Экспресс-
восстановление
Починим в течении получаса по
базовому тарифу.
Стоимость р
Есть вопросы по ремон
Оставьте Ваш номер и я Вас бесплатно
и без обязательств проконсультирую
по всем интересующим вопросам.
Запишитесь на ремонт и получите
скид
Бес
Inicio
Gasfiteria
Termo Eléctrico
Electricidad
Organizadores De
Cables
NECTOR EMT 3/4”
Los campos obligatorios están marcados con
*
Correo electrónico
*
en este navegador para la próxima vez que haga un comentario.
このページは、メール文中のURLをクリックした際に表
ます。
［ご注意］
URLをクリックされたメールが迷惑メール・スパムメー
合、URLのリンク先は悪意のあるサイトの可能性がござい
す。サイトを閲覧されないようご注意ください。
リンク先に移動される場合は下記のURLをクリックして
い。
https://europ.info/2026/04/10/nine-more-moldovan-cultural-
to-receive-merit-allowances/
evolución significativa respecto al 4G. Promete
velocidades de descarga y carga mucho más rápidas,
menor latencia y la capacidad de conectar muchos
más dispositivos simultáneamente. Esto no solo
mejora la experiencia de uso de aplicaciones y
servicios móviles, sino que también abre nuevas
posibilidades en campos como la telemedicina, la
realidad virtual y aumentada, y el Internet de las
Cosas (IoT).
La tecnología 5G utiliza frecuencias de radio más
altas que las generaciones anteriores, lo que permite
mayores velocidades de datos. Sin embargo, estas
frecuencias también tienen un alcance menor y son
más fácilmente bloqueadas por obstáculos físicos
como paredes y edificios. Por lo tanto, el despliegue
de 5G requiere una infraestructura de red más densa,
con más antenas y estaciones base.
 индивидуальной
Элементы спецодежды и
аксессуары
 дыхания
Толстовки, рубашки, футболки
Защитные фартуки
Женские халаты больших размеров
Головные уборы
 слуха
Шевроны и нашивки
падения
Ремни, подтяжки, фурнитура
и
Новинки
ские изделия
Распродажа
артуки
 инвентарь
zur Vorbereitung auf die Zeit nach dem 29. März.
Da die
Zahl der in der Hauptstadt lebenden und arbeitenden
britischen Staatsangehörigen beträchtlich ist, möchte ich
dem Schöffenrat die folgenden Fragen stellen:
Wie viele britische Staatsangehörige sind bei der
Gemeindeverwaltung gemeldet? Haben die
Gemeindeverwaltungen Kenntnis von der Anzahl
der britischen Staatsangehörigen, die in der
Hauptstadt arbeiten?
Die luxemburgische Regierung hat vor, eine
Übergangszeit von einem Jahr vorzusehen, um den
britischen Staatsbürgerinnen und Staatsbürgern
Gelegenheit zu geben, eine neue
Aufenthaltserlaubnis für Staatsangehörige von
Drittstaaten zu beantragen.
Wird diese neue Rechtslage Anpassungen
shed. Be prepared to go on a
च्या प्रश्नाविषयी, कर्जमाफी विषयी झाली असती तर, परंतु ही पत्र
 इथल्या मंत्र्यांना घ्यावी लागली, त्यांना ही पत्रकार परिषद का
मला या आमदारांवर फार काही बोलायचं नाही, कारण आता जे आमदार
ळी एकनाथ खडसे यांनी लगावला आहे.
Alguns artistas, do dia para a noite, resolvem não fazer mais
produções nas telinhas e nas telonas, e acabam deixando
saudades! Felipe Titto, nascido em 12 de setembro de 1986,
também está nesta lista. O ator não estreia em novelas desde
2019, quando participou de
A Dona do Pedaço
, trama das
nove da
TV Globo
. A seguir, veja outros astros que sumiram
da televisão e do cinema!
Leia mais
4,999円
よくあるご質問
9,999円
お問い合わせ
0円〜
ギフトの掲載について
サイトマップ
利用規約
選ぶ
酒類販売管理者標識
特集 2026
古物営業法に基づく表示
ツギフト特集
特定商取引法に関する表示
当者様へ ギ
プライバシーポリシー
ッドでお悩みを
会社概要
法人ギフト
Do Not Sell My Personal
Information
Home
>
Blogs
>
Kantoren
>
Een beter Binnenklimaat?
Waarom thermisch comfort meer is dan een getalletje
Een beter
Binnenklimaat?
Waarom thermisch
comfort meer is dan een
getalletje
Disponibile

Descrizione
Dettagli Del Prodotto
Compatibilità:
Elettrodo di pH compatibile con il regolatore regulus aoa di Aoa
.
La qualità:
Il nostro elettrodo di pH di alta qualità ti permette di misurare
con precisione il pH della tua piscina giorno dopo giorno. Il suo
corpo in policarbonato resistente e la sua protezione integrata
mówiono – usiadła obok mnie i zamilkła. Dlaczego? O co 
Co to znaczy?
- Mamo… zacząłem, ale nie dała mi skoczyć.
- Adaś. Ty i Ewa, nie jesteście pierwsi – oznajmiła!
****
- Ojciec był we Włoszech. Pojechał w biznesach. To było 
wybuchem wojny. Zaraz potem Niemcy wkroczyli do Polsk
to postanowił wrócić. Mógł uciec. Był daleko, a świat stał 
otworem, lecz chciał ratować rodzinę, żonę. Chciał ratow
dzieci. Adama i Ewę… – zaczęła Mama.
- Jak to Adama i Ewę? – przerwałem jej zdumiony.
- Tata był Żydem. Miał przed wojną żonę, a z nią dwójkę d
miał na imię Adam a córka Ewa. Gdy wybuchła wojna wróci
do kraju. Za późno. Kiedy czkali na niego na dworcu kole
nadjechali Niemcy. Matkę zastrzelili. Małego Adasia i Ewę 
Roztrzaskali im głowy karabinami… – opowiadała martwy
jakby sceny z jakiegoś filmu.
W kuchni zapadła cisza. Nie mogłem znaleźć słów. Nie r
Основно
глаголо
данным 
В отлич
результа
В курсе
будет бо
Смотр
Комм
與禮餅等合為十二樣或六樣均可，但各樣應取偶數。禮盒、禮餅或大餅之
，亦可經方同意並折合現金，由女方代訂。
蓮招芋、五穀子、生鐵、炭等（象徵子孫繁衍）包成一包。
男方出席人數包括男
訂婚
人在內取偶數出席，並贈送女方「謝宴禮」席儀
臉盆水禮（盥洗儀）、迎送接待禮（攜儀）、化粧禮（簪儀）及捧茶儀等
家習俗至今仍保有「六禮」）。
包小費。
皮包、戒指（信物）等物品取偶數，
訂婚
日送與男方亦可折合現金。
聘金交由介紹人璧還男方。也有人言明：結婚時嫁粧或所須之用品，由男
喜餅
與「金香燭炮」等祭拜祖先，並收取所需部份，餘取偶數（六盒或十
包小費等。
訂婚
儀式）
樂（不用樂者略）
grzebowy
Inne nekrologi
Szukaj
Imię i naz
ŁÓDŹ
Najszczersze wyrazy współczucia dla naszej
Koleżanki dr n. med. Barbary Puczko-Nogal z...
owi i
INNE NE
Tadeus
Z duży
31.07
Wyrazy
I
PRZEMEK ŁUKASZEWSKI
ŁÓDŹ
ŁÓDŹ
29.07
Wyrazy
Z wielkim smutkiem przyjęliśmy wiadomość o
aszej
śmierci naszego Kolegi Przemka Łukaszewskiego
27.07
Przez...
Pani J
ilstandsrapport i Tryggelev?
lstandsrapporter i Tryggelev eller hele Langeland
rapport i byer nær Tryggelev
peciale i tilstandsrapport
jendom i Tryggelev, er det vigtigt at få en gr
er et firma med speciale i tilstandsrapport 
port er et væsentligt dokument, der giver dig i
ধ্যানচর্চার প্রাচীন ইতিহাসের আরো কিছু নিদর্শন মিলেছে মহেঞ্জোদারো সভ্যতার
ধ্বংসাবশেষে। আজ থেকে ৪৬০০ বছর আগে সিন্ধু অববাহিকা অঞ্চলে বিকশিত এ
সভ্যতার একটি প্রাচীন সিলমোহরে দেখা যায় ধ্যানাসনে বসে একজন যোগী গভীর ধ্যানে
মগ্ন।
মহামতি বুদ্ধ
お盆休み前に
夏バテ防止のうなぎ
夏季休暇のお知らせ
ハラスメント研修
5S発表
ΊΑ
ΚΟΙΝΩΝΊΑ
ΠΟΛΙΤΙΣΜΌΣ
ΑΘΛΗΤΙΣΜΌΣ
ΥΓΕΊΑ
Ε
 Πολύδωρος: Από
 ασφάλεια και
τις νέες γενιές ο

▶ TASK TO COMPLETE:
Beginning with the line containing "wybuchem wojny. Zaraz" in the material above, copy every line exactly until you have copied the line containing "Roztrzaskali im głowy".

▶ PROBLEM SOLUTION:
wybuchem wojny. Zaraz potem Niemcy wkroczyli do Polsk
to postanowił wrócić. Mógł uciec. Był daleko, a świat stał 
otworem, lecz chciał ratować rodzinę, żonę. Chciał ratow
dzieci. Adama i Ewę… – zaczęła Mama.
- Jak to Adama i Ewę? – przerwałem jej zdumiony.
- Tata był Żydem. Miał przed wojną żonę, a z nią dwójkę d
miał na imię Adam a córka Ewa. Gdy wybuchła wojna wróci
do kraju. Za późno. Kiedy czkali na niego na dworcu kole
nadjechali Niemcy. Matkę zastrzelili. Małego Adasia i Ewę 
Roztrzaskali im głowy karabinami… – opowiadała martwy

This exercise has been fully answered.